→ **Exercise details**: Wherever the string "Hardware" occurs in a line of these records, report that line.

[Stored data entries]
::::

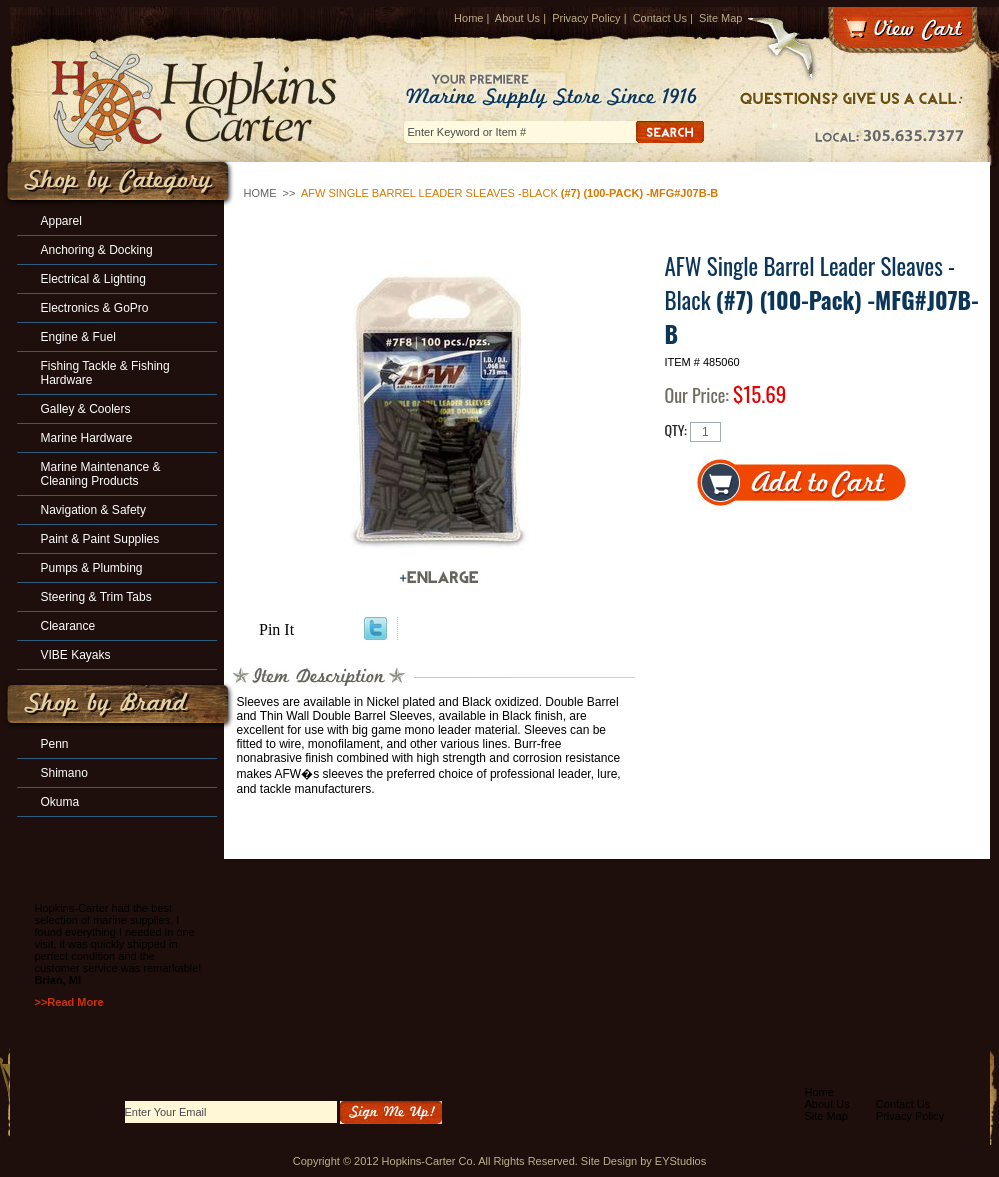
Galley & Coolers (86, 409)
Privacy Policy (586, 18)
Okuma (60, 802)
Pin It (276, 629)
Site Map (720, 18)
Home (468, 18)
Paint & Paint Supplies (100, 539)
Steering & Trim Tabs (96, 597)
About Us (517, 18)
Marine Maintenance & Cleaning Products (101, 474)
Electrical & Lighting (93, 279)
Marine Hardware (87, 438)
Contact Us (660, 18)
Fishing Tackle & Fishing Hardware (105, 373)
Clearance (68, 626)
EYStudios (680, 1161)
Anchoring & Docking (97, 250)
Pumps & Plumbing (92, 568)
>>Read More (69, 1002)
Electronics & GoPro (95, 308)
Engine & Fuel (78, 337)
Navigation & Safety (93, 510)
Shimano (64, 773)
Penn (55, 744)
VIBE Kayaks (76, 655)
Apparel (61, 221)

::::

→ **Answer to this exercise**:
Marine Hardware (87, 438)
Fishing Tackle & Fishing Hardware (105, 373)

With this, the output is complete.